| How to complete this task |
Keep every character as it is and output all of the records.

| Data records |

------------

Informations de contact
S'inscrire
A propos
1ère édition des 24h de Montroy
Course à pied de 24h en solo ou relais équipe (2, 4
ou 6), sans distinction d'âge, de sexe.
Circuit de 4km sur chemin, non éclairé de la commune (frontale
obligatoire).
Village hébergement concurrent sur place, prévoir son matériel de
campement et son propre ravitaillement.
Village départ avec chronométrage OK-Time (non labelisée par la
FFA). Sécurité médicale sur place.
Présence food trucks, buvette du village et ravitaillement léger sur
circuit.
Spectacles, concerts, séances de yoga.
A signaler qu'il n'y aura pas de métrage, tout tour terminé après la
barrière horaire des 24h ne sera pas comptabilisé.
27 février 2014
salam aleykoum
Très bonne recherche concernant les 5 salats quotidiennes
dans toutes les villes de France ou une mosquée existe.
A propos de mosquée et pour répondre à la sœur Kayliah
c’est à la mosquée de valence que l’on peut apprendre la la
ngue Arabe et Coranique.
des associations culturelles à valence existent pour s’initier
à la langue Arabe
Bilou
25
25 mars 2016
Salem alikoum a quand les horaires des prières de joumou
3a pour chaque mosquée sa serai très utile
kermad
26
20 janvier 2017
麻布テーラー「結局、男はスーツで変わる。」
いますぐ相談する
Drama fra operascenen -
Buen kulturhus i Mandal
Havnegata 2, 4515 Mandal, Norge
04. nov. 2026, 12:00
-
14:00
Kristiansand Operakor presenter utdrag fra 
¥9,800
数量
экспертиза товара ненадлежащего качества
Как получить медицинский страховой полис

------------

| Result for this exercise |
Informations de contact
S'inscrire
A propos
1ère édition des 24h de Montroy
Course à pied de 24h en solo ou relais équipe (2, 4
ou 6), sans distinction d'âge, de sexe.
Circuit de 4km sur chemin, non éclairé de la commune (frontale
obligatoire).
Village hébergement concurrent sur place, prévoir son matériel de
campement et son propre ravitaillement.
Village départ avec chronométrage OK-Time (non labelisée par la
FFA). Sécurité médicale sur place.
Présence food trucks, buvette du village et ravitaillement léger sur
circuit.
Spectacles, concerts, séances de yoga.
A signaler qu'il n'y aura pas de métrage, tout tour terminé après la
barrière horaire des 24h ne sera pas comptabilisé.
27 février 2014
salam aleykoum
Très bonne recherche concernant les 5 salats quotidiennes
dans toutes les villes de France ou une mosquée existe.
A propos de mosquée et pour répondre à la sœur Kayliah
c’est à la mosquée de valence que l’on peut apprendre la la
ngue Arabe et Coranique.
des associations culturelles à valence existent pour s’initier
à la langue Arabe
Bilou
25
25 mars 2016
Salem alikoum a quand les horaires des prières de joumou
3a pour chaque mosquée sa serai très utile
kermad
26
20 janvier 2017
麻布テーラー「結局、男はスーツで変わる。」
いますぐ相談する
Drama fra operascenen -
Buen kulturhus i Mandal
Havnegata 2, 4515 Mandal, Norge
04. nov. 2026, 12:00
-
14:00
Kristiansand Operakor presenter utdrag fra 
¥9,800
数量
экспертиза товара ненадлежащего качества
Как получить медицинский страховой полис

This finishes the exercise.